What is being asked |
All that is needed is an exact copy of the lines from the beginning of the data below through the line containing "Does Copier Or Printer Speed Matter?", minus the pictures.
****
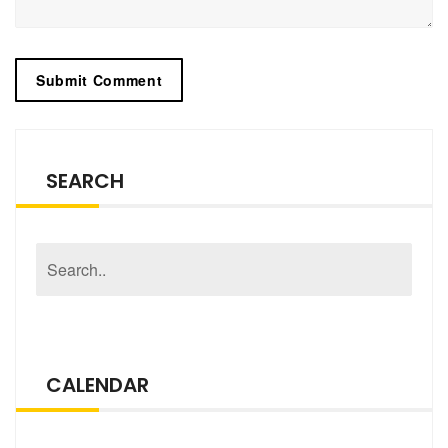
SEARCH
CALENDAR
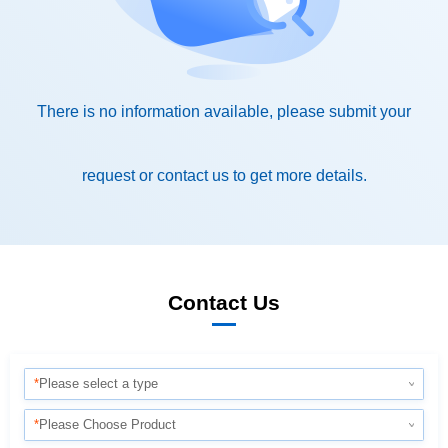
request or contact us to get more details.
Contact Us
*
Please select a type
*
Please Choose Product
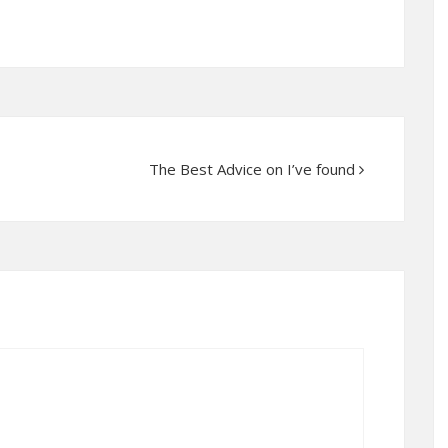
The Best Advice on I’ve found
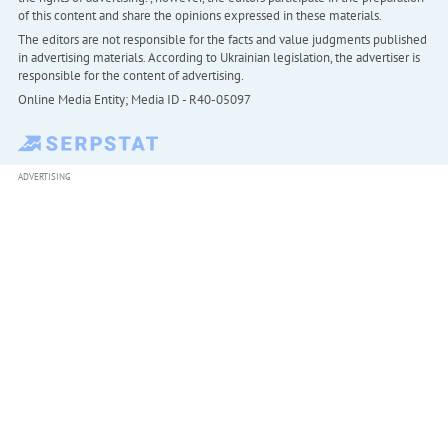
of this content and share the opinions expressed in these materials.
The editors are not responsible for the facts and value judgments published
in advertising materials. According to Ukrainian legislation, the advertiser is
responsible for the content of advertising.
Online Media Entity; Media ID - R40-05097
ADVERTISING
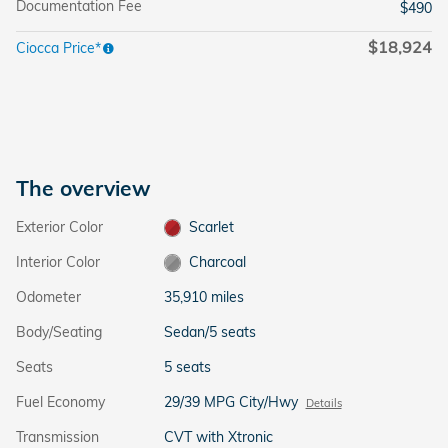
Documentation Fee
$490
$18,924
Ciocca Price*
The overview
Exterior Color
Scarlet
Interior Color
Charcoal
Odometer
35,910 miles
Body/Seating
Sedan/5 seats
Seats
5 seats
Fuel Economy
29/39 MPG City/Hwy
Details
Transmission
CVT with Xtronic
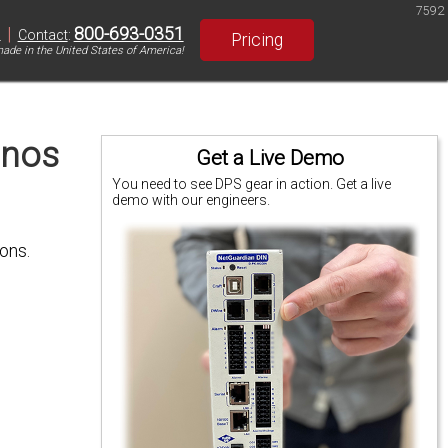
7592
|
800-693-0351
S
Contact
:
Pricing
ade in the United States of America!
onos
Get a Live Demo
You need to see DPS gear in action. Get a live
demo with our engineers.
ons.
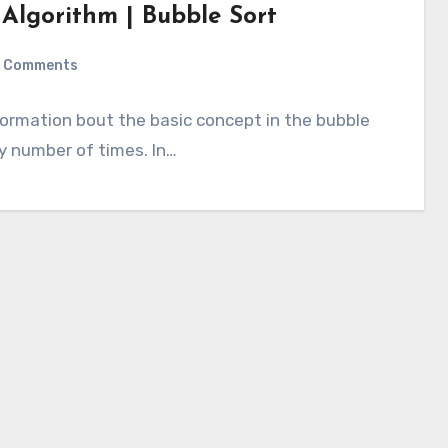
 Algorithm | Bubble Sort
 Comments
information bout the basic concept in the bubble
ly number of times. In…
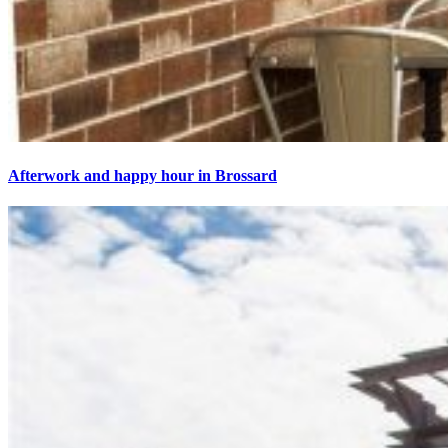
Afterwork and happy hour in Brossard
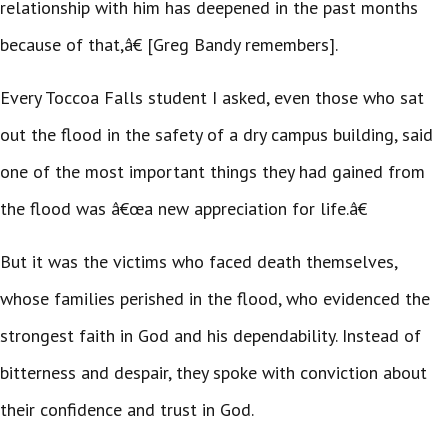
relationship with him has deepened in the past months
because of that,â€ [Greg Bandy remembers].
Every Toccoa Falls student I asked, even those who sat
out the flood in the safety of a dry campus building, said
one of the most important things they had gained from
the flood was â€œa new appreciation for life.â€
But it was the victims who faced death themselves,
whose families perished in the flood, who evidenced the
strongest faith in God and his dependability. Instead of
bitterness and despair, they spoke with conviction about
their confidence and trust in God.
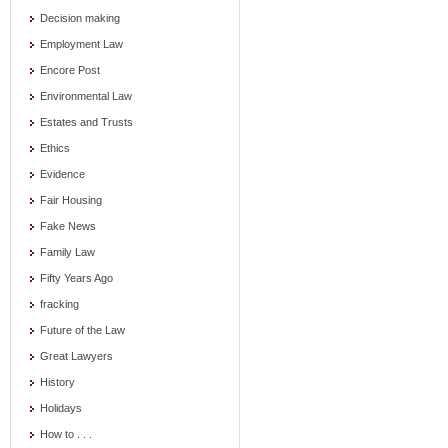
Decision making
Employment Law
Encore Post
Environmental Law
Estates and Trusts
Ethics
Evidence
Fair Housing
Fake News
Family Law
Fifty Years Ago
fracking
Future of the Law
Great Lawyers
History
Holidays
How to . . .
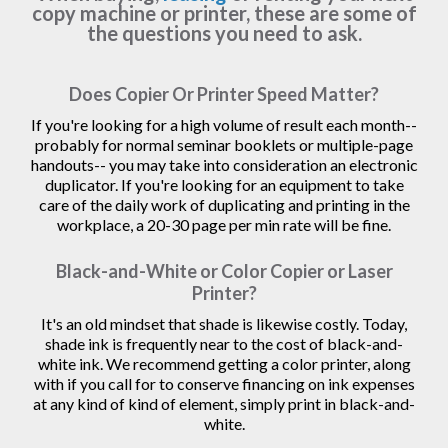
copy machine or printer, these are some of
the questions you need to ask.
Does Copier Or Printer Speed Matter?
If you're looking for a high volume of result each month--
probably for normal seminar booklets or multiple-page
handouts-- you may take into consideration an electronic
duplicator. If you're looking for an equipment to take
care of the daily work of duplicating and printing in the
workplace, a 20-30 page per min rate will be fine.
Black-and-White or Color Copier or Laser
Printer?
It's an old mindset that shade is likewise costly. Today,
shade ink is frequently near to the cost of black-and-
white ink. We recommend getting a color printer, along
with if you call for to conserve financing on ink expenses
at any kind of kind of element, simply print in black-and-
white.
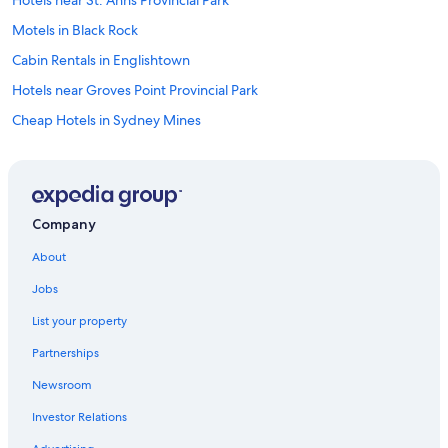
Hotels near St. Anns Provincial Park
Motels in Black Rock
Cabin Rentals in Englishtown
Hotels near Groves Point Provincial Park
Cheap Hotels in Sydney Mines
Boularderie East Hotels
Motels in Cabot Trail
Cottages in Indian Brook
Company
Cabin Rentals in Boularderie East
About
Cottages in New Harris
Jobs
Sydney Hotels
List your property
Cottages in Little Bras d'Or
Partnerships
B&B in New Waterford
Newsroom
Cottages in Englishtown
Investor Relations
Sydney Mines Hotels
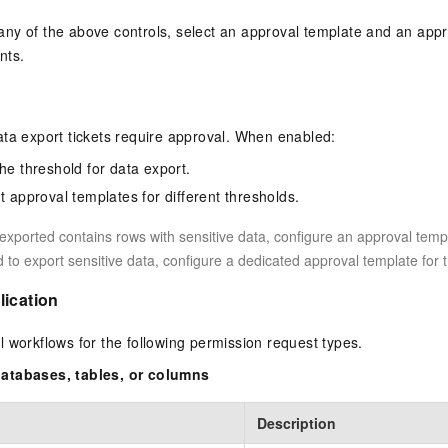
ny of the above controls, select an approval template and an app
nts.
ta export tickets require approval. When enabled:
he threshold for data export.
t approval templates for different thresholds.
e exported contains rows with sensitive data, configure an approval temp
d to export sensitive data, configure a dedicated approval template for 
lication
 workflows for the following permission request types.
atabases, tables, or columns
Description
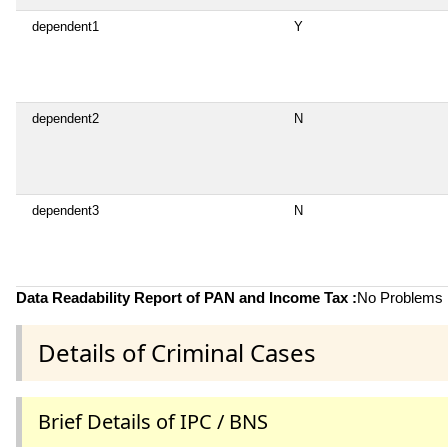
dependent1
Y
dependent2
N
dependent3
N
Data Readability Report of PAN and Income Tax :
No Problems i
Details of Criminal Cases
Brief Details of IPC / BNS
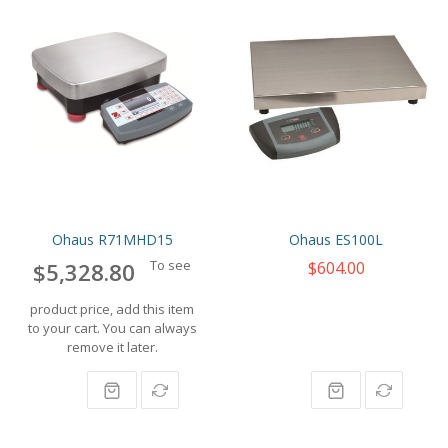
Ohaus R71MHD15
Ohaus ES100L
To see
$604.00
$5,328.80
product price, add this item
to your cart. You can always
remove it later.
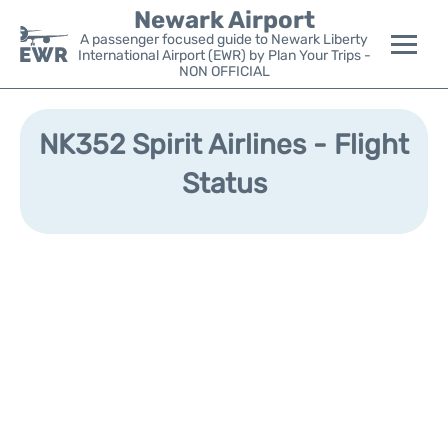
Newark Airport
A passenger focused guide to Newark Liberty
International Airport (EWR) by Plan Your Trips -
NON OFFICIAL
Flights&Airlines +
NK352 Spirit Airlines - Flight
Terminals
Status
Parking
Transport +
Car Rental
Reviews
Other Info +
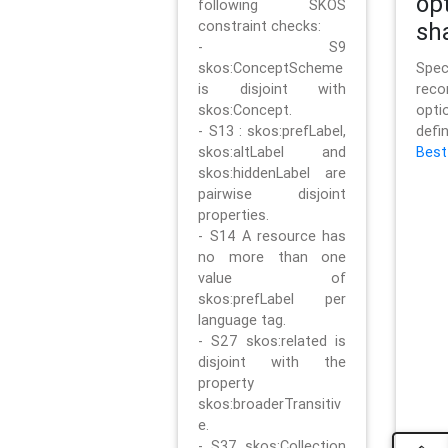
op
following SKOS
constraint checks:
sh
- S9
skos:ConceptScheme
Sp
is disjoint with
rec
skos:Concept.
opt
- S13 : skos:prefLabel,
defi
skos:altLabel and
Best
skos:hiddenLabel are
pairwise disjoint
properties.
- S14 A resource has
no more than one
value of
skos:prefLabel per
language tag.
- S27 skos:related is
disjoint with the
property
skos:broaderTransitiv
e.
- S37 skos:Collection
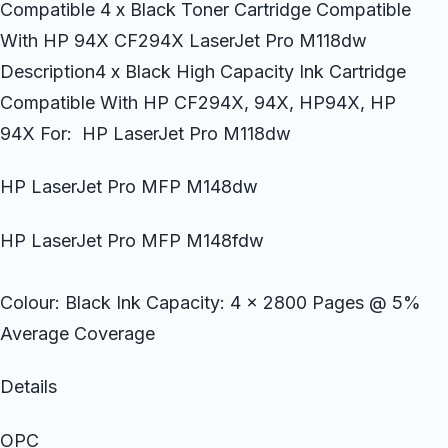
Compatible 4 x Black Toner Cartridge Compatible
With HP 94X CF294X LaserJet Pro M118dw
Description4 x Black High Capacity Ink Cartridge
Compatible With HP CF294X, 94X, HP94X, HP
94X For: HP LaserJet Pro M118dw
HP LaserJet Pro MFP M148dw
HP LaserJet Pro MFP M148fdw
Colour: Black Ink Capacity: 4 x 2800 Pages @ 5%
Average Coverage
Details
OPC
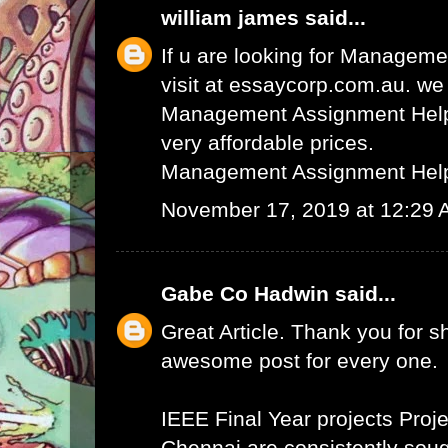
william james
said...
If u are looking for Managem
visit at essaycorp.com.au. we
Management Assignment Help 
very affordable prices.
Management Assignment Hel
November 17, 2019 at 12:29
Gabe Co Hadwin
said...
Great Article. Thank you for s
awesome post for every one.
IEEE Final Year projects
Proje
Chennai
are consistently sough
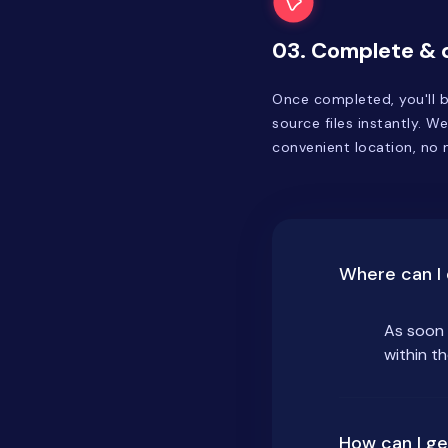
03. Complete &
Once completed, you'll b
source files instantly. We
convenient location, no m
Where can I 
As soon 
within t
How can I ge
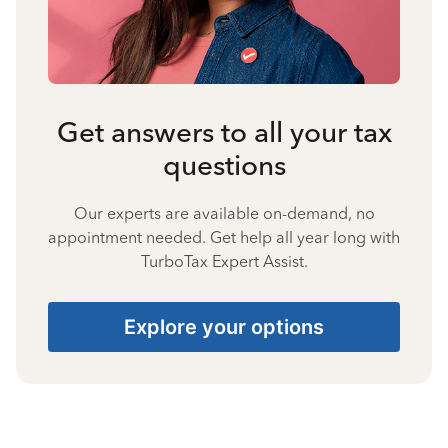
Get answers to all your tax
questions
Our experts are available on-demand, no
appointment needed. Get help all year long with
TurboTax Expert Assist.
Explore your options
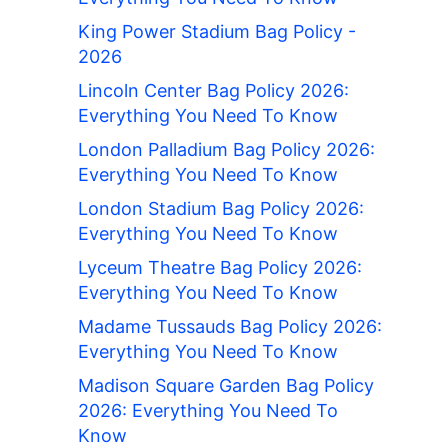
King Power Stadium Bag Policy -
2026
Lincoln Center Bag Policy 2026:
Everything You Need To Know
London Palladium Bag Policy 2026:
Everything You Need To Know
London Stadium Bag Policy 2026:
Everything You Need To Know
Lyceum Theatre Bag Policy 2026:
Everything You Need To Know
Madame Tussauds Bag Policy 2026:
Everything You Need To Know
Madison Square Garden Bag Policy
2026: Everything You Need To
Know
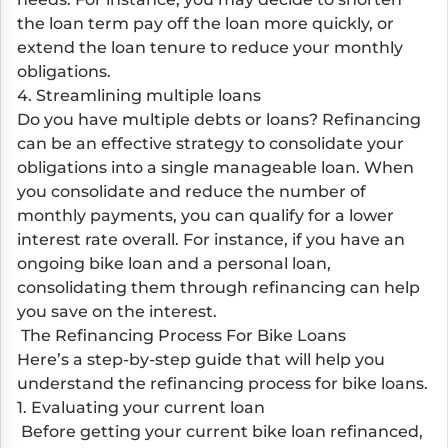
the loan term pay off the loan more quickly, or
extend the loan tenure to reduce your monthly
obligations.
4. Streamlining multiple loans
Do you have multiple debts or loans? Refinancing
can be an effective strategy to consolidate your
obligations into a single manageable loan. When
you consolidate and reduce the number of
monthly payments, you can qualify for a lower
interest rate overall. For instance, if you have an
ongoing bike loan and a personal loan,
consolidating them through refinancing can help
you save on the interest.
The Refinancing Process For Bike Loans
Here’s a step-by-step guide that will help you
understand the refinancing process for bike loans.
1. Evaluating your current loan
Before getting your current bike loan refinanced,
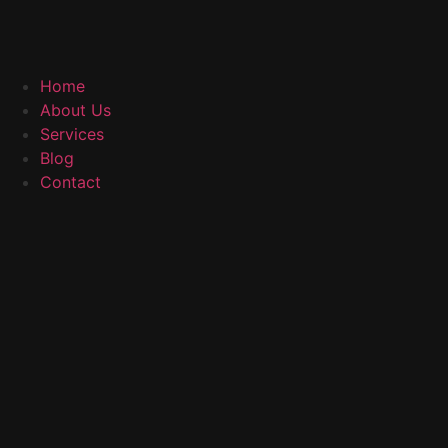
Home
About Us
Services
Blog
Contact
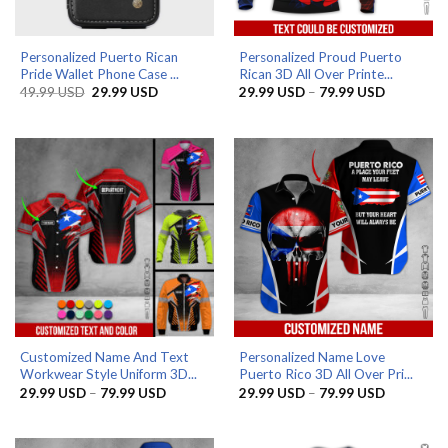
Personalized Puerto Rican
Personalized Proud Puerto
Pride Wallet Phone Case ...
Rican 3D All Over Printe...
Original
Current
Price
49.99
USD
29.99
USD
29.99
USD
–
79.99
USD
price
price
range:
was:
is:
29.99 US
49.99 USD.
29.99 USD.
through
79.99 US
Customized Name And Text
Personalized Name Love
Workwear Style Uniform 3D...
Puerto Rico 3D All Over Pri...
Price
Price
29.99
USD
–
79.99
USD
29.99
USD
–
79.99
USD
range:
range:
29.99 USD
29.99 US
through
through
79.99 USD
79.99 US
****
Reply to the exercise |
SEARCH
CALENDAR
request or contact us to get more details.
Contact Us
*
Please select a type
*
Please Choose Product
The Best Advice on I’ve found
of this content and share the opinions expressed in these materials.
The editors are not responsible for the facts and value judgments published
in advertising materials. According to Ukrainian legislation, the advertiser is
responsible for the content of advertising.
Online Media Entity; Media ID - R40-05097
ADVERTISING
Documentation Fee
$490
$18,924
Ciocca Price*
The overview
Exterior Color
Scarlet
Interior Color
Charcoal
Odometer
35,910 miles
Body/Seating
Sedan/5 seats
Seats
5 seats
Fuel Economy
29/39 MPG City/Hwy
Details
Transmission
CVT with Xtronic
7592
|
800-693-0351
S
Contact
:
Pricing
ade in the United States of America!
onos
Get a Live Demo
You need to see DPS gear in action. Get a live
demo with our engineers.
ons.
 Algorithm | Bubble Sort
 Comments
information bout the basic concept in the bubble
ly number of times. In…
Afterwork and happy hour in Brossard
relationship with him has deepened in the past months
because of that,â€ [Greg Bandy remembers].
Every Toccoa Falls student I asked, even those who sat
out the flood in the safety of a dry campus building, said
one of the most important things they had gained from
the flood was â€œa new appreciation for life.â€
But it was the victims who faced death themselves,
whose families perished in the flood, who evidenced the
strongest faith in God and his dependability. Instead of
bitterness and despair, they spoke with conviction about
their confidence and trust in God.
Decision making
Employment Law
Encore Post
Environmental Law
Estates and Trusts
Ethics
Evidence
Fair Housing
Fake News
Family Law
Fifty Years Ago
fracking
Future of the Law
Great Lawyers
History
Holidays
How to . . .
copy machine or printer, these are some of
the questions you need to ask.
Does Copier Or Printer Speed Matter?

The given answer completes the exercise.